ASCO20: LuPSMA Versus Cabazitaxel in Metastatic Castration-Resistant Prostate Cancer
Posted: Friday, June 5, 2020
According to findings from the TheraP trial, presented during the ASCO20 Virtual Scientific Program (Abstract 5500), lutetium Lu 177–prostate-specific membrane antigen–617 (LuPSMA) may result in survival benefits for patients whose metastatic castration-resistant prostate cancer progressed after docetaxel treatment. LuPSMA is a radiolabeled small molecule that targets PSMA-expressing tumors.
“In men with docetaxel-treated [metastatic castration-resistant prostate cancer], LuPSMA was more active…than cabazitaxel, with relatively fewer [grade 3 or 4 adverse events], and [prostate-specific antigen [PSA] progression-free survival] favoring LuPSMA,” concluded Michael S. Hofman, MBBS, of the Peter MacCallum Cancer Centre, Melbourne, and colleagues.
The phase II trial included 200 men with metastatic castration-resistant prostate cancer who were randomly assigned to receive either 6 to 8 GBq of LuPSMA every 6 weeks for up to 6 cycles (n = 99) or 20 mg/m2 of cabazitaxel every 3 weeks for up to 10 cycles (n = 101). A total of 17 participants died or withdrew from the study prior to receiving treatment.
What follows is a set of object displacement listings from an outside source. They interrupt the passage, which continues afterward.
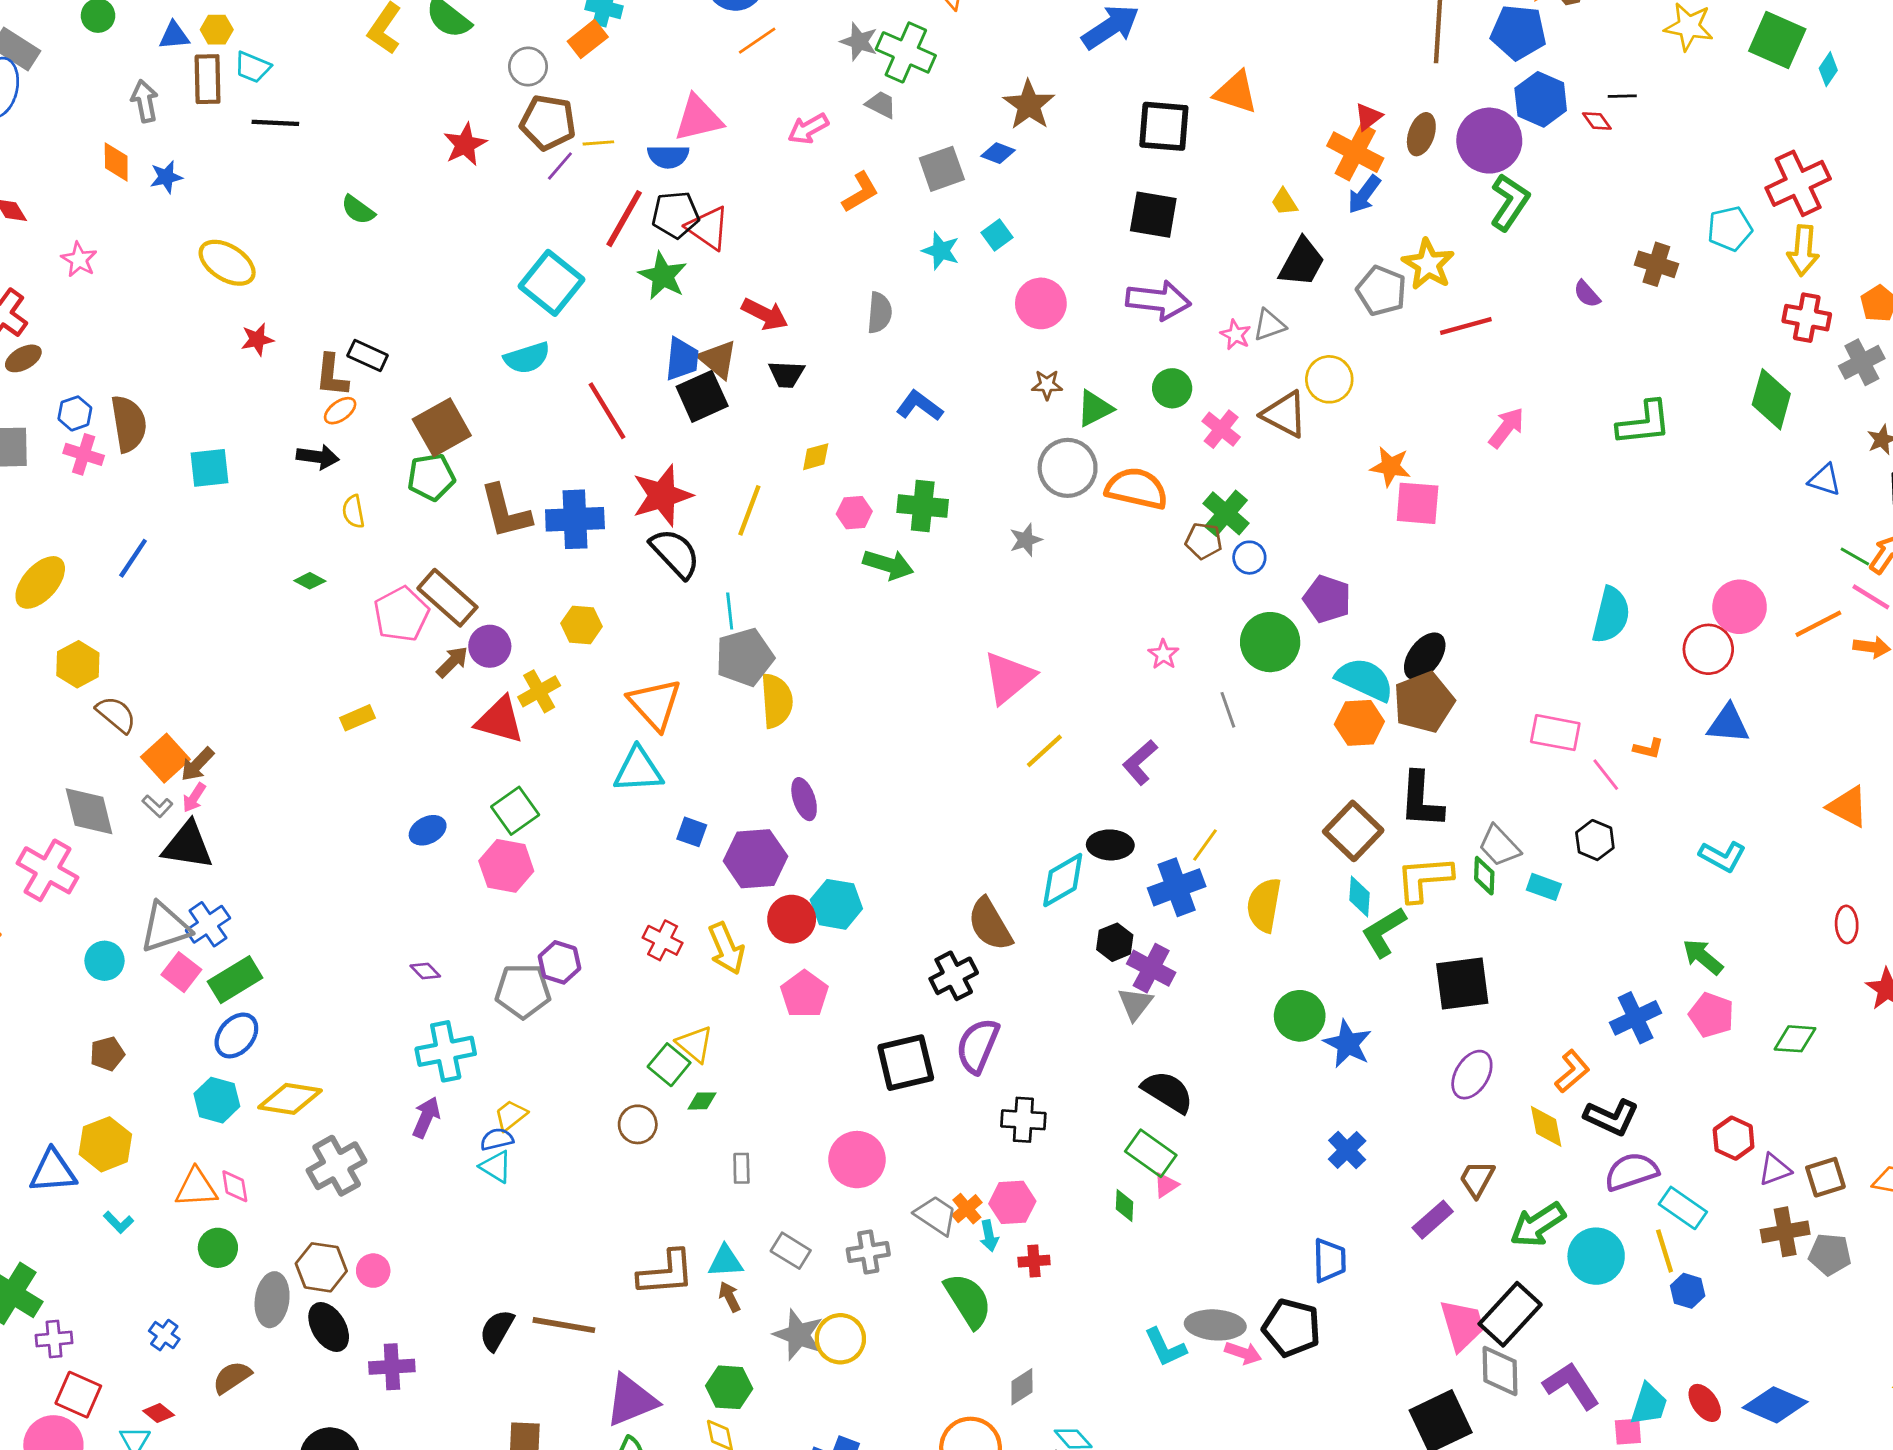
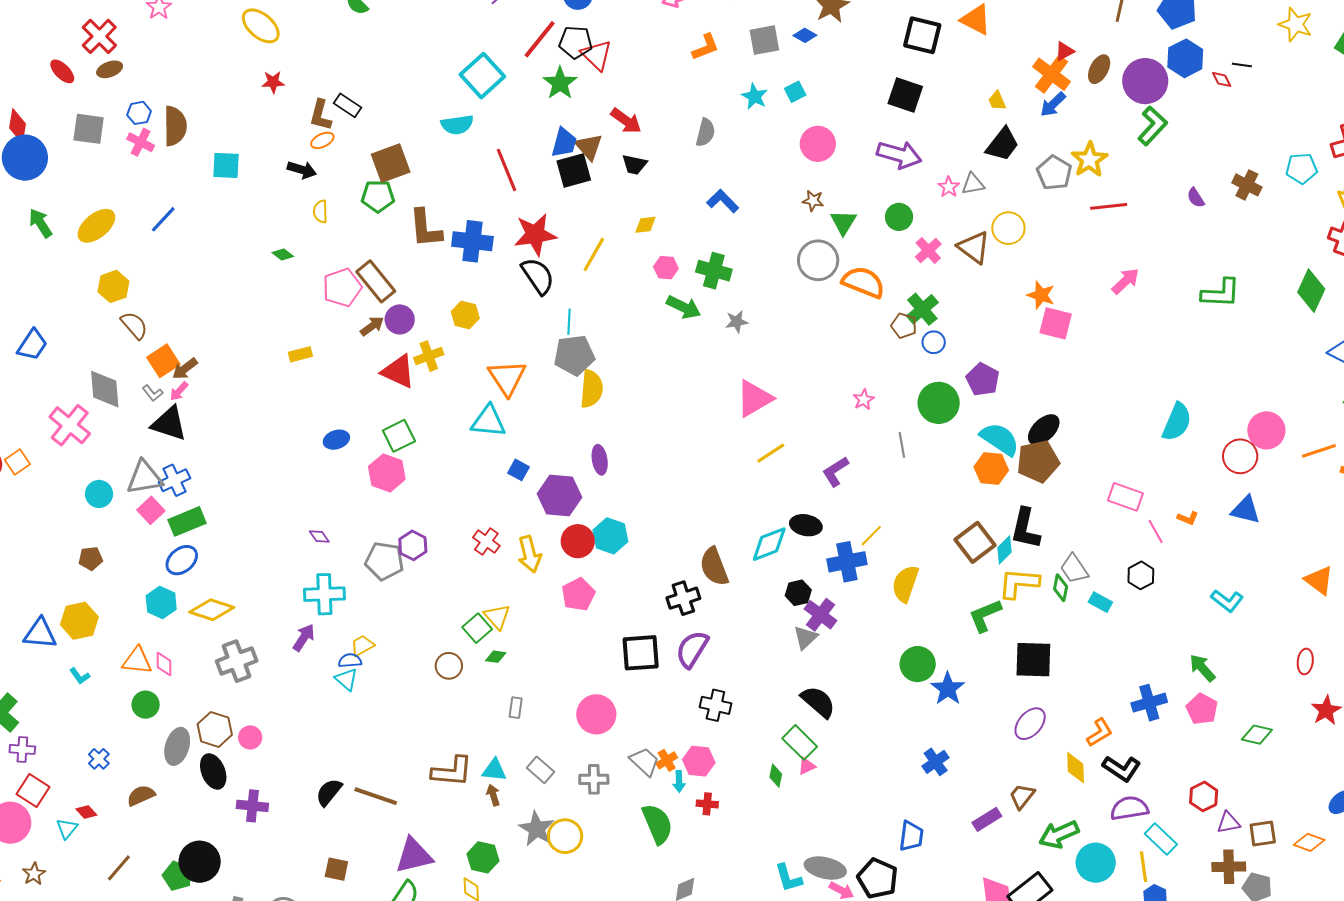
green triangle: (1095, 408) -> (843, 222), turned -40
gray star: (1026, 540) -> (737, 322), moved
cyan diamond: (1360, 896) -> (1005, 550), moved, turned 32

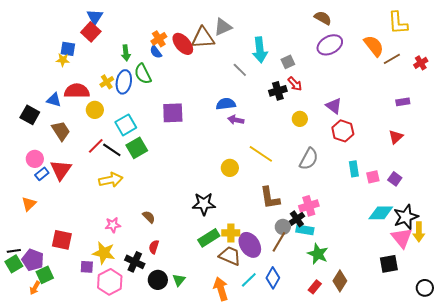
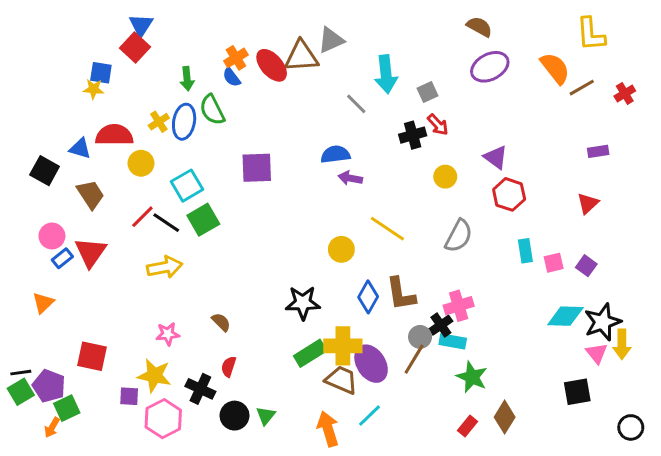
yellow cross: (231, 233) -> (343, 346), size x1.4
pink triangle: (402, 238) -> (597, 353), size x0.7
blue diamond: (273, 278) -> (368, 297), moved

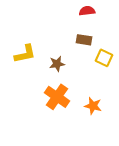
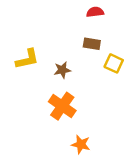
orange star: (93, 106) -> (81, 144), moved

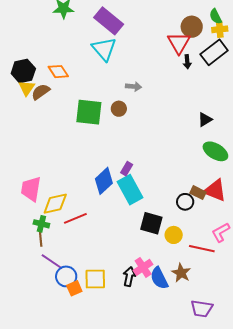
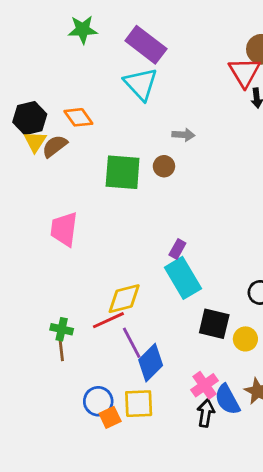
blue diamond: (104, 181) -> (151, 363), moved
pink trapezoid: (31, 189) -> (64, 229), moved
yellow diamond: (55, 204) -> (124, 299), moved
purple line: (52, 262) -> (132, 343), moved, turned 30
black arrow: (129, 277) -> (206, 413), moved

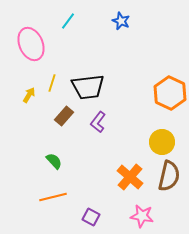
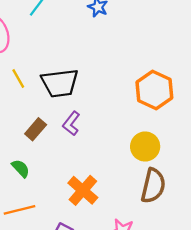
yellow line: (52, 83) -> (18, 78), turned -48
brown rectangle: (64, 116) -> (36, 129), moved
orange cross: (130, 177) -> (83, 190), moved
Patients who received LuPSMA had the higher PSA response rate by a significant margin (66% vs. 37%). At a median follow-up of 11.3 months, the group treated with LuPSMA also experienced improvement in PSA progression-free survival (hazard ratio = 0.63; P = .007). Outcomes with LuPSMA remained superior when analyses were limited to include men treated per-protocol alone. Overall survival could not yet be calculated; 57 deaths had occurred at the time of presentation, and none were thought to be related to treatment.
A total of 31 men in the LuPSMA group and 42 men in the cabazitaxel group experienced grade 3 or 4 adverse events. One patient who received LuPSMA and three patients who received cabazitaxel discontinued treatment due to toxicity.
Disclosure: The study authors reported no conflicts of interest.